• [What you have to do]
Return the data exactly, without pictures.
(Information provided)
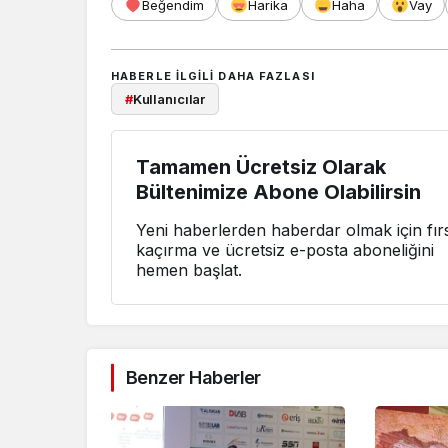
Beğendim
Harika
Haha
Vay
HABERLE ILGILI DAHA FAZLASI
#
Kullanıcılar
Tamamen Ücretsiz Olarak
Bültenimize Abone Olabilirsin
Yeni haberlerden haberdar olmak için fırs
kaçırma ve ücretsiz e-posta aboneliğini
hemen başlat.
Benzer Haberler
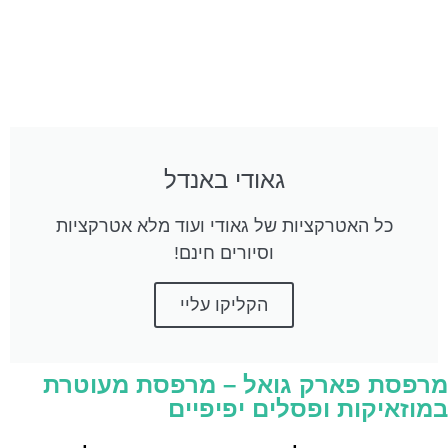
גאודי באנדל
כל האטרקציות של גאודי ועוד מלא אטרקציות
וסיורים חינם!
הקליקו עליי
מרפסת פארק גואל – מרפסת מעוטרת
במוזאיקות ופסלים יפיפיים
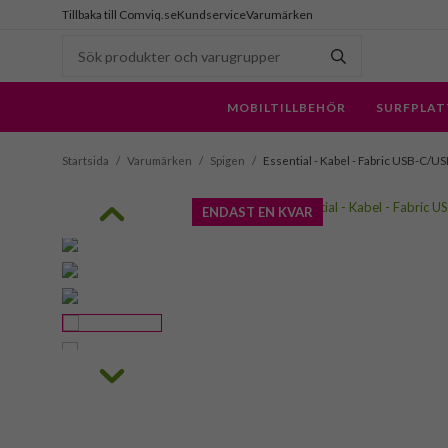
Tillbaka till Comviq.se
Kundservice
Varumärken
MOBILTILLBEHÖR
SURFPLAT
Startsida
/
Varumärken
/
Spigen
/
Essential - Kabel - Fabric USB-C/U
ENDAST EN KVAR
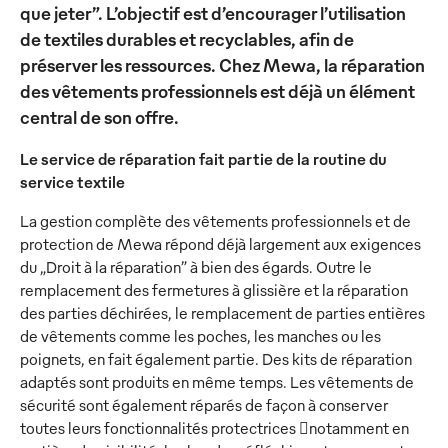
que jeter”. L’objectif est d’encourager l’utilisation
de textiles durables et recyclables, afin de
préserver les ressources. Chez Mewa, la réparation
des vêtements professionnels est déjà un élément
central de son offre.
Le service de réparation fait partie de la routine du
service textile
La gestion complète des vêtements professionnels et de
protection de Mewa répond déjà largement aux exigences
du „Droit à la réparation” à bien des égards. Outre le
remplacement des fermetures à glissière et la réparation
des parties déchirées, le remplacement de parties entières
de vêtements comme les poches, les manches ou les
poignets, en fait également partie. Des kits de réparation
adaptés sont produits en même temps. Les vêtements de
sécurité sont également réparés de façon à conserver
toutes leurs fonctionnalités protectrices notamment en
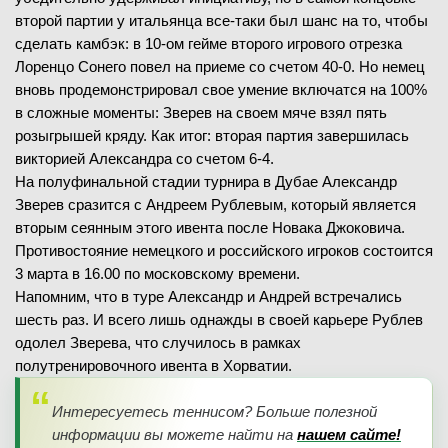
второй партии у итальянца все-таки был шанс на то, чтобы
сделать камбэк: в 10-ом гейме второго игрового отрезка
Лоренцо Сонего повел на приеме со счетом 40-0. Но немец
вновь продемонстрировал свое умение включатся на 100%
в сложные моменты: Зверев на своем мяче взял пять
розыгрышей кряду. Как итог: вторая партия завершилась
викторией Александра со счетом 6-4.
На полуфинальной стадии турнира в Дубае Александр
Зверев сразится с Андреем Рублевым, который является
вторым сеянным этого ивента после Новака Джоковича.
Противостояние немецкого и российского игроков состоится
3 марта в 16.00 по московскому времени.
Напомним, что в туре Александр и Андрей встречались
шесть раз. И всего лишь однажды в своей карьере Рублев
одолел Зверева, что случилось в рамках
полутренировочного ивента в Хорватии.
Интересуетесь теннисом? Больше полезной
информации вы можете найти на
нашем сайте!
(End Information provided)
• [Your response]
Beğendim
Harika
Haha
Vay
HABERLE ILGILI DAHA FAZLASI
#
Kullanıcılar
Tamamen Ücretsiz Olarak
Bültenimize Abone Olabilirsin
Yeni haberlerden haberdar olmak için fırs
kaçırma ve ücretsiz e-posta aboneliğini
hemen başlat.
Benzer Haberler
גאודי באנדל
כל האטרקציות של גאודי ועוד מלא אטרקציות
וסיורים חינם!
הקליקו עליי
מרפסת פארק גואל – מרפסת מעוטרת
במוזאיקות ופסלים יפיפיים
Tillbaka till Comviq.se
Kundservice
Varumärken
MOBILTILLBEHÖR
SURFPLAT
Startsida
/
Varumärken
/
Spigen
/
Essential - Kabel - Fabric USB-C/U
ENDAST EN KVAR
que jeter”. L’objectif est d’encourager l’utilisation
de textiles durables et recyclables, afin de
préserver les ressources. Chez Mewa, la réparation
des vêtements professionnels est déjà un élément
central de son offre.
Le service de réparation fait partie de la routine du
service textile
La gestion complète des vêtements professionnels et de
protection de Mewa répond déjà largement aux exigences
du „Droit à la réparation” à bien des égards. Outre le
remplacement des fermetures à glissière et la réparation
des parties déchirées, le remplacement de parties entières
de vêtements comme les poches, les manches ou les
poignets, en fait également partie. Des kits de réparation
adaptés sont produits en même temps. Les vêtements de
sécurité sont également réparés de façon à conserver
toutes leurs fonctionnalités protectrices notamment en
второй партии у итальянца все-таки был шанс на то, чтобы
сделать камбэк: в 10-ом гейме второго игрового отрезка
Лоренцо Сонего повел на приеме со счетом 40-0. Но немец
вновь продемонстрировал свое умение включатся на 100%
в сложные моменты: Зверев на своем мяче взял пять
розыгрышей кряду. Как итог: вторая партия завершилась
викторией Александра со счетом 6-4.
На полуфинальной стадии турнира в Дубае Александр
Зверев сразится с Андреем Рублевым, который является
вторым сеянным этого ивента после Новака Джоковича.
Противостояние немецкого и российского игроков состоится
3 марта в 16.00 по московскому времени.
Напомним, что в туре Александр и Андрей встречались
шесть раз. И всего лишь однажды в своей карьере Рублев
одолел Зверева, что случилось в рамках
полутренировочного ивента в Хорватии.
Интересуетесь теннисом? Больше полезной
информации вы можете найти на
нашем сайте!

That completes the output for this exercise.